The answer should consist of each line from the data below that includes "messages".

### Information given ###

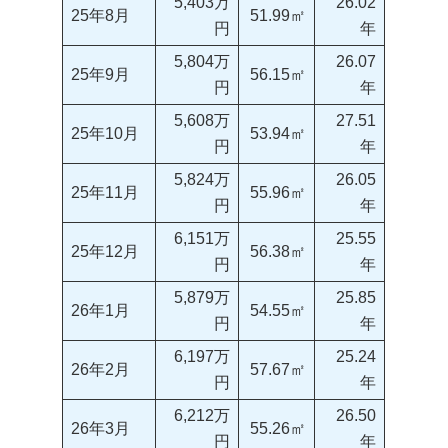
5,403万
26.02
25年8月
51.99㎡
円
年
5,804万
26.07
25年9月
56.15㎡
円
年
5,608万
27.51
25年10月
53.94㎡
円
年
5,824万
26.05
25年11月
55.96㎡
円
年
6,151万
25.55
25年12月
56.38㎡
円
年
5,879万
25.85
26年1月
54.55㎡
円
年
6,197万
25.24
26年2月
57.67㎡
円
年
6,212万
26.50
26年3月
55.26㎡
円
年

###
### Information given ###

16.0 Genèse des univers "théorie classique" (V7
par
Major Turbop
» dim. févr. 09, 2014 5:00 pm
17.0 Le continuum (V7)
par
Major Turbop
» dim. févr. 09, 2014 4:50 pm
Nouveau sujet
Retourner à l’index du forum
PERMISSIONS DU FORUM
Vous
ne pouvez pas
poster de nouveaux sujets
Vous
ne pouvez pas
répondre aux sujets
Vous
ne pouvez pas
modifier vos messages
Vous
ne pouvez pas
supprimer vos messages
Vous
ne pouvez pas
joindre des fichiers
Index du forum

###

Written solution:
modifier vos messages
supprimer vos messages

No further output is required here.